IskenderunThe deadly attack at Iskenderun came shortly after midnight, on the morning of May 31. A few hours later, Israeli commandos boarded six ships carrying humanitarian aid for Gaza in international waters, killing nine and injuring dozens more. All of the casualties were Turks, and the news of the event sparked large protests throughout the nation. Inevitably, news of the fatal attack on Iskenderun looked to many Turks like two sides of the same coin. The feeling was reflected at top levels across the political board; AKP Deputy Chairman Huseyin Celik remarked, “We do not think that it is a coincidence that these two attacks took place at the same time” (Today’s Zaman, June 2). After expressing regret over the losses at Iskenderun, CHP leader Kemal Kilicdaroglu stated, “At a time when the Israeli army continues military operations, it is meaningful that such an incident took place in Turkey” (Today’s Zaman, June 2). Turkish intelligence agencies are reported to be investigating any links between the raid on the flotilla and the attack on the naval base (Today’s Zaman, June 6). Funerals of the dead servicemen across Turkey were attended by prominent government officials and large numbers of mourners carrying flags and shouting slogans (Hurriyet, June 1).

Turkey’s top military, intelligence and counterterrorism officials met with Prime Minister Recep Tayyip Erdogan on June 2 to discuss the two incidents. Following the meeting, Interior Minister Besir Atalay was cautious in his remarks, remarking, “I don’t want to say [these incidents] are related. Such investigations require close attention and we want to refrain from careless statements lacking tangibility… These subjects are delicate, especially when they have international dimensions” (Hurriyet, June 2; Today’s Zaman, June 3).

Many in Turkey’s government and military recall revelations of former Israeli commandos training Kurdish airport security and members of the Kurdish peshmerga militia prior to 2005, when political questions over their apparently illegal status in northern Iraq forced them to withdraw (Yedioth Ahronoth, December 1, 2005; Ynet, December 1, 2005). The men were employed by Kudo, a private security company run by Shlomi Michaels, a business associate of former Mossad chief and previous Kudo partner Danny Yatom. In recent months there have been reports that the Israeli military trainers have returned and resumed training of elite Kurdish military forces (Arutz Sheva, February 5; Today’s Zaman, June 9).

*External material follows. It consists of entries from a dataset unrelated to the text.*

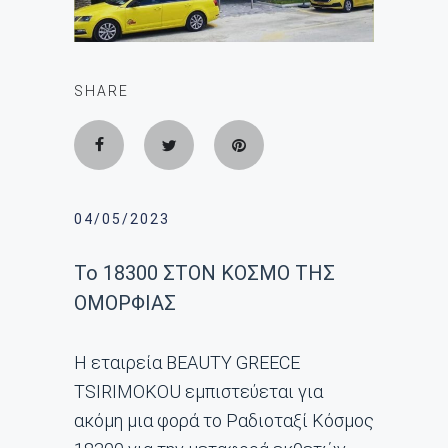
SHARE
04/05/2023
To 18300 ΣΤΟΝ ΚΟΣΜΟ ΤΗΣ
ΟΜΟΡΦΙΑΣ
Η εταιρεία BEAUTY GREECE
TSIRIMOKOU εμπιστεύεται για
ακόμη μια φορά το Ραδιοταξί Κόσμος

Sedat Laciner, head of the Ankara-based International Strategic Research Organization and a prominent commentator on Turkish security issues, noted that the Iskenderun attack was not typical of PKK operations. He suggested the PKK was acting as a “subcontractor” to Israel and was supported by ex-members of Mossad or the Israeli military. “It is normal that the PKK is trying to ally with Turkey’s enemies at this level… Israel also wants to show the ruling party of Turkey as something equal to Hamas. Israel wants to create such a bias in minds” (Journal of the Turkish Weekly, May 31). Other analysts pointed out that the apparent vulnerability of the Iskenderun region was of concern, given the concentration of new coal-fired and natural gas power plants in the area (Journal of the Turkish Weekly, June 5).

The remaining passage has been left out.